Exercise details:
Print every entry below exactly, leaving out the pictures.

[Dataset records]

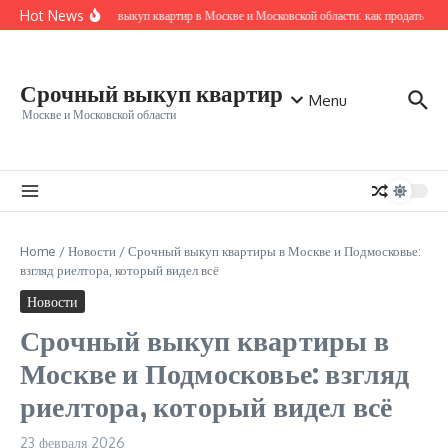
Перейти к содержанию
Hot News
Срочный выкуп квартир в Москве и Московской области: как продать быст
Срочный выкуп квартир
Menu
Москве и Московской области
Home
/
Новости
/
Срочный выкуп квартиры в Москве и Подмосковье:
взгляд риелтора, который видел всё
Новости
Срочный выкуп квартиры в
Москве и Подмосковье: взгляд
риелтора, который видел всё
23 февраля 2026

Solution to this task:
Перейти к содержанию
Hot News
Срочный выкуп квартир в Москве и Московской области: как продать быст
Срочный выкуп квартир
Menu
Москве и Московской области
Home
/
Новости
/
Срочный выкуп квартиры в Москве и Подмосковье:
взгляд риелтора, который видел всё
Новости
Срочный выкуп квартиры в
Москве и Подмосковье: взгляд
риелтора, который видел всё
23 февраля 2026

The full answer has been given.